Bugün TBMM’de parti grup konuşmalarında gündem maddelerinden birisini İsrail’in Filistin’in sağlık tesisleri, basın kuruluşları gibi sivil yerleşim bölgelerini hedef alan saldırıları oluşturdu. Benyamin Netenyahu yönetimince yürütülen askeri operasyonda dokuzuncu gün geride kalırken, muhalefet liderleri sadece İsrail’i değil Cumhurbaşkanı Recep Tayyip Erdoğan’ın yürüttüğü dış politikaya da tepkiliydi.
İlk önce İyi Parti Genel Başkanı Meral Akşener, kürsüdeydi ve Erdoğan’ı yönetim anlayışıyla İsrail Başbakanı Benyamin Netanyahu’ya benzeterek AKP iktidarını İsrail’i caydırıcı adımlar atamaması nedeniyle eleştirdi. Akşener’in Erdoğan’ın yönetim tarzını ve iktidar yaklaşımını Netanyahu’ya benzetmesi ise iktidar cephesini, AKP’li yöneticileri rahatsız etti.
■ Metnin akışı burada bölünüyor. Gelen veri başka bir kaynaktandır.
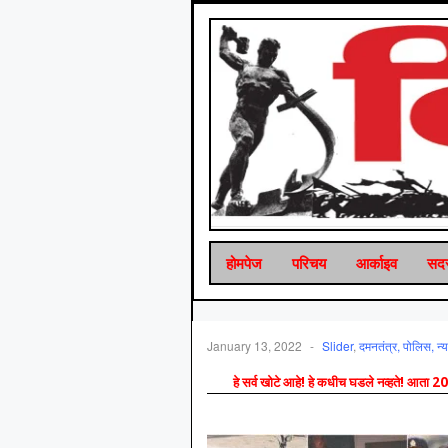
होमपेज
परिचय
आर्काइव
सदस
January 13, 2022
-
Slider
,
दमनतंत्र, पोलिस, न्
हे सर्व खोटे आहे! हे कधीच घडले नव्हते! आता 2008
Akşener, “Dünya siyasetinde bir değişim var. Ergen tavırlı popülist liderler, seçimleri birer birer kaybedip, tarihin tozlu sayfaları arasına karışıyor. Ama her biri, giderayak bir kriz üretmekten kendini alamıyor. Nitekim bunun son örneğini, Filistin’de yaşıyoruz. Gözümüzün önünde bir insanlık dramı yaşanıyor. Siviller, kadınlar ve çocuklar insafsızca katlediliyor. Mart ayında, İsrail’de seçimler yapıldı ve oluşan tablo, İsrail’in en uzun süreli Başbakanı Netanyahu’nun, yeni bir hükümet kurmasına imkan vermedi. İsrail Cumhurbaşkanı da, hükümeti kurma görevini, Yeş Atid partisine verdi. Birdenbire, İsrailli Arap partileri kritik bir öneme sahip oluverdi. Çünkü hükümet ortağı olma, yeni iktidarı belirleme ihtimalleri doğdu. Bu gelişmeler üzerine, bir anlamda Sayın Erdoğan’ın İsrail versiyonu olan, Benyamin Netanyahu, siyasi rakiplerini baltalamak ve bu şekilde koltuğunu koruyabilmek için, gözünü kırpmadan, sivillerin ve çocukların hayatlarına kast etmekten geri durmadı. Önce Mescid-i Aksa ve Kubbet-üs Sahra kışkırtmaları yaşandı, ardından da, Gazze’ye operasyon başladı. İsrailli Arap partileri de, yaşananlara tepki olarak koalisyon görüşmelerinden çekildi” dedi.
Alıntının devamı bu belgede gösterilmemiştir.